:: The problem ::
Lines of the listing below that contain the string "velger" are to be returned.
Top of Supplied data
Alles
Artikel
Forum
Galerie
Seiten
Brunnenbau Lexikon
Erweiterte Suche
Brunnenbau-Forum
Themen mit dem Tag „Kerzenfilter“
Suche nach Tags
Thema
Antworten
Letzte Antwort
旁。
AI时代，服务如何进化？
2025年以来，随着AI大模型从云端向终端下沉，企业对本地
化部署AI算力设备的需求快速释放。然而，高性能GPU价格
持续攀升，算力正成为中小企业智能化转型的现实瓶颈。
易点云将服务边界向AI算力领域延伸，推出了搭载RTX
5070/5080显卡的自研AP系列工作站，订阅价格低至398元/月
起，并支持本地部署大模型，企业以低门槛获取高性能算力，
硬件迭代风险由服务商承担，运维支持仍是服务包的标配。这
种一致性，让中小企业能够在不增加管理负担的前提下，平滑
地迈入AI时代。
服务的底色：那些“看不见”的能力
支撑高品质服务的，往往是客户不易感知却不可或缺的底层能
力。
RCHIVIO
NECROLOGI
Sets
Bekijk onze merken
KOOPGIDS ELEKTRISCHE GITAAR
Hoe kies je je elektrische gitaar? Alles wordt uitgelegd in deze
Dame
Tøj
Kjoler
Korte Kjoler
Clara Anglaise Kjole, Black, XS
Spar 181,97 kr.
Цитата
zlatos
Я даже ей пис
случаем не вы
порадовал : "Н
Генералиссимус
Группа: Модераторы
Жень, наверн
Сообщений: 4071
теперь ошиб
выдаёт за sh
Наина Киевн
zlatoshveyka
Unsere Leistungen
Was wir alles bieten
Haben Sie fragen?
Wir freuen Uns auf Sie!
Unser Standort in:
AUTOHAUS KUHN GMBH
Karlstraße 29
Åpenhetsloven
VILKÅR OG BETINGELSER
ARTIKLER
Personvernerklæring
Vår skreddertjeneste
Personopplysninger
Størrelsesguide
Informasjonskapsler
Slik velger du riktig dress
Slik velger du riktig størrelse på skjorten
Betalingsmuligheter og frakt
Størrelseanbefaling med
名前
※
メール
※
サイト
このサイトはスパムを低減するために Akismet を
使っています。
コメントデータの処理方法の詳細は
Bottom of Supplied data
:: Solution to this task ::
Slik velger du riktig dress
Slik velger du riktig størrelse på skjorten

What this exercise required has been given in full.